In the smooth glossy condition, subjects' matches deviated strongly from the predictions of the model, as can be seen comparing Figure 8 and Figure 10D or in Figure 10E. These conditions were also especially variable between subjects. These findings suggest that subjects use other cues or approaches in these conditions. 
Discussion
Overall, we find that subjects have a reasonably good understanding of how light distance affects shading, as in practically all conditions, subjects' responses increased linearly with the physical light source distance. However, they substantially overestimated the distance in our probe adjustment task, and the extent of this overestimation varied between subjects. 
In addition, the perception of light source distance was altered by the roughness and gloss of the illuminated object. The deviation from veridical perception caused by roughness was replicated in the matching task. This shows that observers cannot fully separate properties of the object from illumination properties. This finding fits well with the research showing effects of illumination on the perception of object properties, especially with previous studies that showed effects on the two object properties we studied (Ho et al., 2006, 2008; Te Pas & Pont, 2009). 
The large intersubject differences suggest that judgments of object properties, such as lightness, roughness, gloss, or shape, are probably not based on the same explicit estimates of light source location that we measured here. Judgments of lightness, color, and shape usually exhibit smaller variability than we found here. It is important to point out that discounting the illuminant for the purpose of estimating object properties does not necessarily involve an explicit estimate of the position or properties of the physical source that provided that illuminant. We suggest that judging the properties of surfaces and judging the properties of light sources themselves are not inextricably coupled but rather complementary computations that draw on different aspects of the shading patterns in the image. 
Despite the overall similarities between the results of the two experiments (probe setting and asymmetric matching), there were also a couple of substantial differences between them. These include, most notably, (a) the tendency to overestimate distances in the probe settings, which was absent from the matching experiment, and (b) the large differences with the smooth glossy surfaces in the matching experiment, which was not observed in the probe adjustments. There are several possible explanations of these discrepancies. 

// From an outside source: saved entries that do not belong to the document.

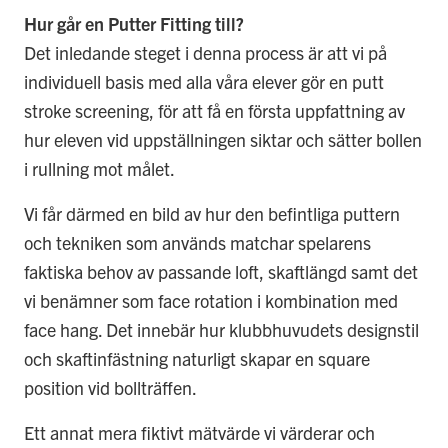
Hur går en Putter Fitting till?
Det inledande steget i denna process är att vi på
individuell basis med alla våra elever gör en putt
stroke screening, för att få en första uppfattning av
hur eleven vid uppställningen siktar och sätter bollen
i rullning mot målet.
Vi får därmed en bild av hur den befintliga puttern
och tekniken som används matchar spelarens
faktiska behov av passande loft, skaftlängd samt det
vi benämner som face rotation i kombination med
face hang. Det innebär hur klubbhuvudets designstil
och skaftinfästning naturligt skapar en square
position vid bollträffen.
Ett annat mera fiktivt mätvärde vi värderar och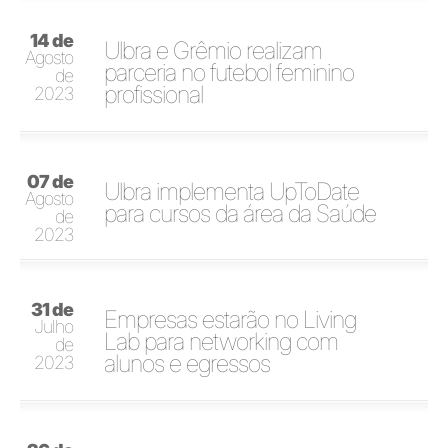
14 de
Ulbra e Grêmio realizam
Agosto
parceria no futebol feminino
de
profissional
2023
07 de
Ulbra implementa UpToDate
Agosto
para cursos da área da Saúde
de
2023
31 de
Empresas estarão no Living
Julho
Lab para networking com
de
alunos e egressos
2023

The first is that the probe adjustment task involved absolute judgments of physical distance, whereas the matching task requires relative judgments. Specifically, in the probe adjustment task, misperception of the absolute position of either the light source (as depicted by the shading) or the probe (due to weak stereoscopic cues to depth) would lead to measurable errors in the responses, as observed. By contrast, in the matching task, only differences in misperception between the test and match images would be visible in the results: Misperceptions that were common to both test and match stimuli would lead to settings along the y = x diagonal. 
Second, the nature of the tasks may have caused the observers to attend to somewhat different aspects of the shading patterns in the two experiments. For the probe task, the process of adjusting the probe did not in any way alter the pattern of shading on each stimulus. By contrast, for the matching task, observers directly controlled the shading pattern on the surface: making it brighter and more focused or dimmer and more diffuse. This may have encouraged subjects to match the properties of the highlight region (as it appeared in the image) as a proxy for matching the perceived light source distance. Taking such an approach would cause the settings for the smooth glossy to be outliers, as the brightness and spatial distribution of the specular highlight was quite different than for the matte or rough surfaces. 

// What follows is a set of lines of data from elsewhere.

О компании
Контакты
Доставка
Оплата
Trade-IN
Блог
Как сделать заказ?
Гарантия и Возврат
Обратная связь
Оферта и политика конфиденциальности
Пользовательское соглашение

Third, it is also worth noting that the size and stereo depth of the images were different in the two experiments. We believe that this had a negligible effect on the results of the matching experiment as, again, the task did not require absolute judgments of depth, only relative judgments of shading appearance. 

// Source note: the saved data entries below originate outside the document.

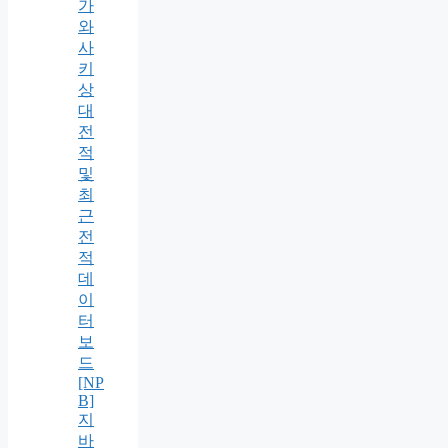
가
와
사
키
상
대
전
적
및
최
근
전
적
데
이
터
보
드
[NP
B]
지
바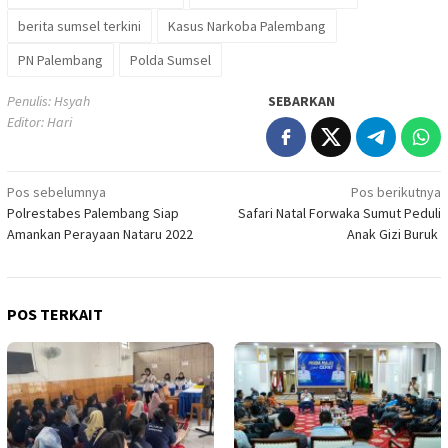
berita sumsel terkini
Kasus Narkoba Palembang
PN Palembang
Polda Sumsel
Penulis: Hsyah
SEBARKAN
Editor: Hari
Navigasi
Pos sebelumnya
Pos berikutnya
Polrestabes Palembang Siap
Safari Natal Forwaka Sumut Peduli
pos
Amankan Perayaan Nataru 2022
Anak Gizi Buruk
POS TERKAIT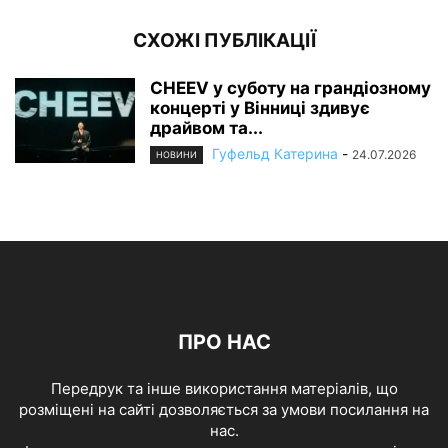
СХОЖІ ПУБЛІКАЦІЇ
CHEEV у суботу на грандіозному
концерті у Вінниці здивує
драйвом та...
Гуфельд Катерина
-
24.07.2026
НОВИНИ
ПРО НАС
Передрук та інше використання матеріалів, що
розміщені на сайті дозволяється за умови посилання на
нас.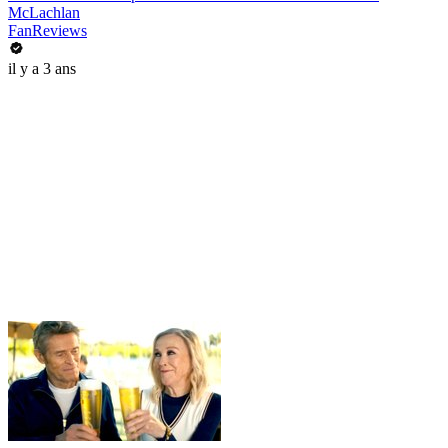
McLachlan
FanReviews
il y a 3 ans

Together, this pattern of errors suggests that the observers were not accurately inverting the physics of image generation to recover the true position of the light source. The large but systematic differences in the extent to which subjects overestimated light source distance in the probe adjustment task suggest the existence of a free parameter in the mapping from shading patterns to light source distance estimates that cannot be uniquely inferred from the image data. The distance of the source from the surface is not the only property of the source that affects the intensity and focus of the shading pattern. Other factors, such as the intensity, size, or diffuseness of the source, interact with the distance to determine the resulting shading pattern. Thus, the visual system must explicitly estimate—or assume—values of these parameters to arrive at an estimate of light source distance. There may be cues that allow the visual system to disambiguate the distance and intensity of light sources. Although the two factors can trade off to create images with the same mean intensity, the specific spatial patterns of shading created by a dim, near light source and a bright, distant light source are different even when the mean image intensity is the same. The visual system may be able to use such cues to separate the relative contributions of the different factors. However, when there is uncertainty about the scene parameters, prior assumptions may contribute to the estimates. Indeed, the tendency to overestimate light source distance may perhaps reflect the operation of a prior for distant light sources. 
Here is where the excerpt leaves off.